Bad news, iPhone owners. The Google Photos freebie we reported on last week is apparently just a “bug,” and it’s going away.
If you’re unfamiliar, iPhone owners could actually get free unlimited storage of original-quality photos in Google Photos. In short, it’s because iPhones shoot in HEIC, which is more efficiently compressed than the JPEG format that Google Photos uses.
It wasn’t a great look for Google, however, because it meant that iPhone owners could store their high-quality photos for free while Google Pixel 4 owners couldn’t. (HEIC is available in Android 10 but not currently on new Pixels yet.)
Google must have realized that, and in a statement to Android Police, they say that they are “aware of this bug and are working to fix it.”
But, as the Android-focused tech site notes, it isn’t clear how Google will “fix” this “bug.” Google could, for example, start charging for full-quality HEIC storage. But HEIC images are smaller than JPEG, so it wouldn’t make much sense.
The company could convert HEIC photos to JPEG and then compress them, but the resulting file size would actually be larger than if it left the photos alone. That’s, of course, less efficient and would put more strain on Google’s resources.

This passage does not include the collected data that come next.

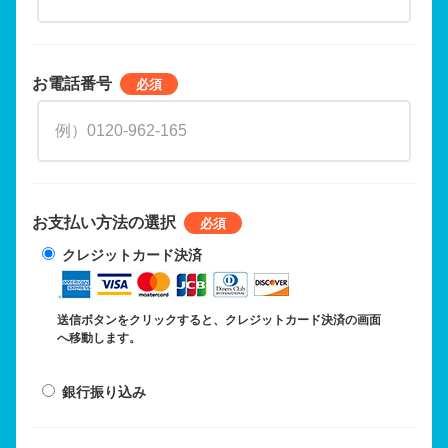
お電話番号
お支払い方法の選択
クレジットカード決済
送信ボタンをクリックすると、クレジットカード決済の画面
へ移動します。
銀行振り込み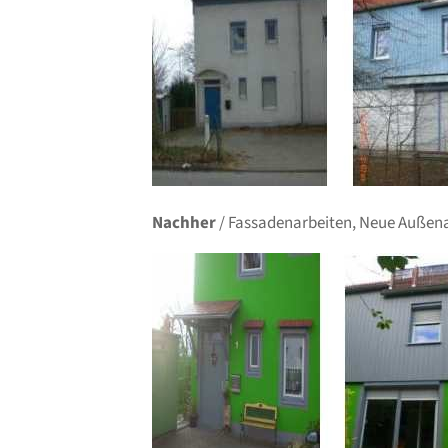
Nachher
/ Fassadenarbeiten, Neue Außenan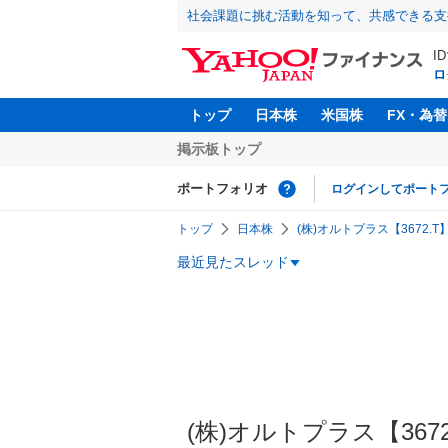
社会課題に挑む活動を知って、共感できる支
I
ロ
トップ
日本株
米国株
FX・為替
掲示板トップ
ポートフォリオ
ログインしてポート
トップ
日本株
(株)オルトプラス【3672.T
最近見たスレッド
(株)オルトプラス【3672】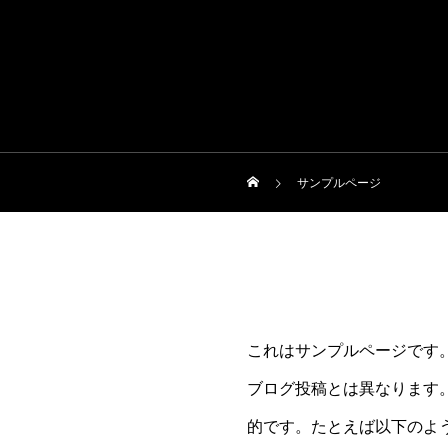
サンプルページ
これはサンプルページです。
ブログ投稿とは異なります
的です。たとえば以下のよ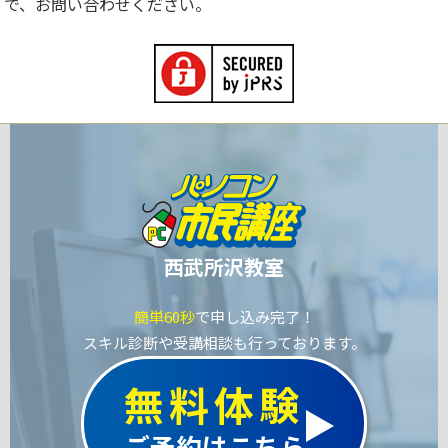
で、お問い合わせください。
西武所沢教室
簡単60秒
で申し込み完了！
スキル診断や受講相談も行っております。
無料体験
ご予約はこちら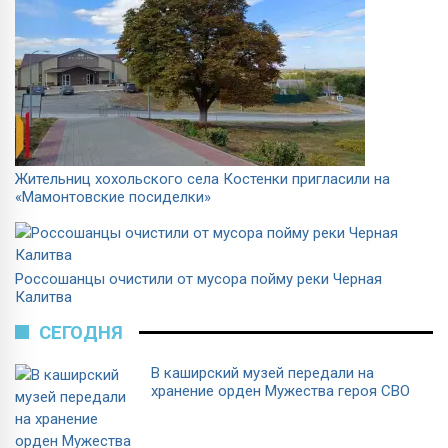
Жительниц хохольского села Костенки пригласили на
«Мамонтовские посиделки»
Россошанцы очистили от мусора пойму реки Черная
Калитва
СЕГОДНЯ
В каширский музей передали на
хранение орден Мужества героя СВО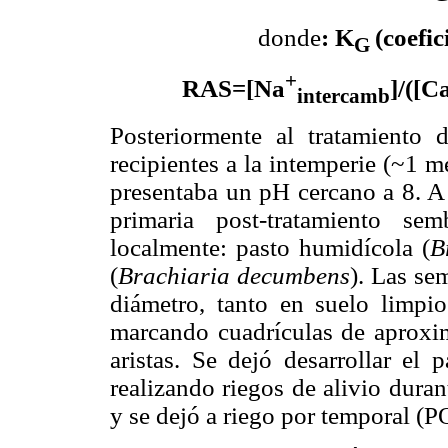
donde
: K
(coefi
G
+
RAS=[Na
]/([C
intercamb
Posteriormente al tratamiento 
recipientes a la intemperie (~1 
presentaba un pH cercano a 8. A
primaria post-tratamiento se
localmente: pasto humidícola (
B
(
Brachiaria decumbens
). Las se
diámetro, tanto en suelo limpi
marcando cuadrículas de aproxi
aristas. Se dejó desarrollar el 
realizando riegos de alivio duran
y se dejó a riego por temporal (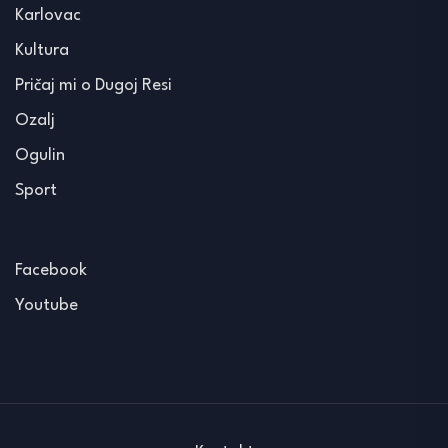
Karlovac
Kultura
Pričaj mi o Dugoj Resi
Ozalj
Ogulin
Sport
Facebook
Youtube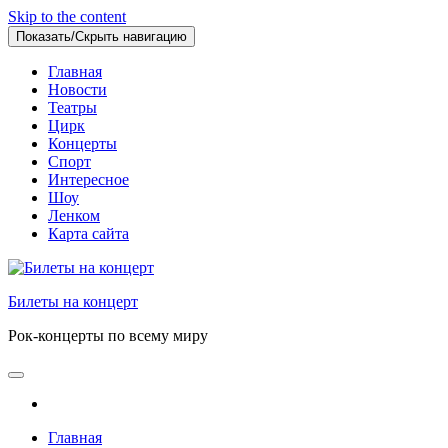
Skip to the content
Показать/Скрыть навигацию
Главная
Новости
Театры
Цирк
Концерты
Спорт
Интересное
Шоу
Ленком
Карта сайта
Билеты на концерт
Рок-концерты по всему миру
Главная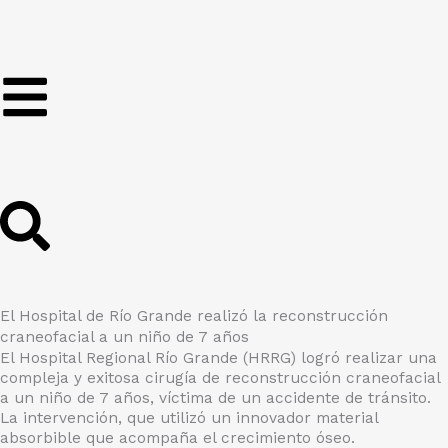
Ir
al
contenido
El Hospital de Río Grande realizó la reconstrucción
craneofacial a un niño de 7 años
El Hospital Regional Río Grande (HRRG) logró realizar una
compleja y exitosa cirugía de reconstrucción craneofacial
a un niño de 7 años, víctima de un accidente de tránsito.
La intervención, que utilizó un innovador material
absorbible que acompaña el crecimiento óseo.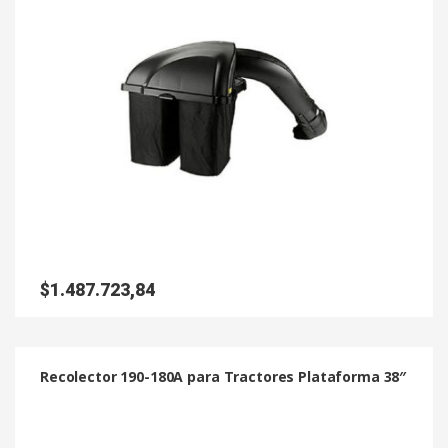
$
1.487.723,84
Recolector 190-180A para Tractores Plataforma 38″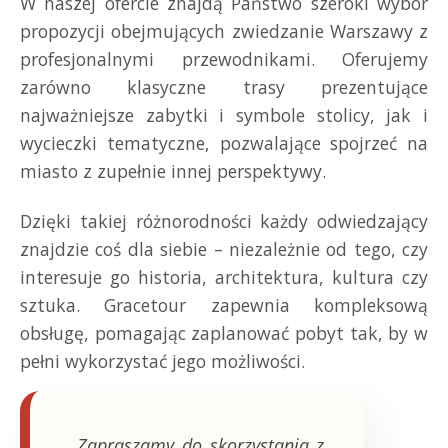
W naszej ofercie znajdą Państwo szeroki wybór
propozycji obejmujących zwiedzanie Warszawy z
profesjonalnymi przewodnikami. Oferujemy
zarówno klasyczne trasy prezentujące
najważniejsze zabytki i symbole stolicy, jak i
wycieczki tematyczne, pozwalające spojrzeć na
miasto z zupełnie innej perspektywy.
Dzięki takiej różnorodności każdy odwiedzający
znajdzie coś dla siebie – niezależnie od tego, czy
interesuje go historia, architektura, kultura czy
sztuka. Gracetour zapewnia kompleksową
obsługę, pomagając zaplanować pobyt tak, by w
pełni wykorzystać jego możliwości.
„Zapraszamy do skorzystania z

Alternatively, it could compress HEIC photos even further using the same format. That may be a happy medium, but isn’t what you’d call “necessary,” since pictures from Pixel devices will still take up more space.
There’s also the question of whether all of this would apply to Android devices shooting in HEIC format, as Samsung devices can and as Google Pixel 4 devices will be able to in the future. Presumably, since Google is going to “fix” this bug, any changes will presumably apply to HEIC in general.
Making your photo storage system less efficient because it’ll work out worse for your competitors is objectively pretty petty. But Google seems to have decided that the move is worth it. It isn’t clear when it’ll “patch” the behavior, however.
For iPhone owners, Google Photos is still a good free option for picture backups — even if your files will end up larger as a result.